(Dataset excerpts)
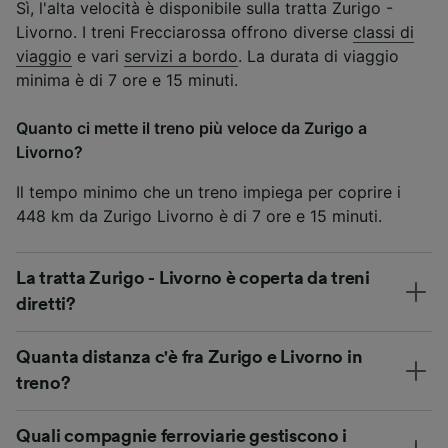
Sì, l'alta velocità è disponibile sulla tratta Zurigo -
Livorno. I treni Frecciarossa offrono diverse
classi di
viaggio
e vari
servizi a bordo
. La durata di viaggio
minima è di 7 ore e 15 minuti.
Quanto ci mette il treno più veloce da Zurigo a
Livorno?
Il tempo minimo che un treno impiega per coprire i
448 km da Zurigo Livorno è di 7 ore e 15 minuti.
La tratta Zurigo - Livorno è coperta da treni
diretti?
Quanta distanza c'è fra Zurigo e Livorno in
treno?
Quali compagnie ferroviarie gestiscono i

▸ **TASK BRIEF**: Using the entries above, copy out all lines that contain the string "Livorno".

▸ **ANSWER BOX**:
Livorno. I treni Frecciarossa offrono diverse
Livorno?
448 km da Zurigo Livorno è di 7 ore e 15 minuti.
La tratta Zurigo - Livorno è coperta da treni
Quanta distanza c'è fra Zurigo e Livorno in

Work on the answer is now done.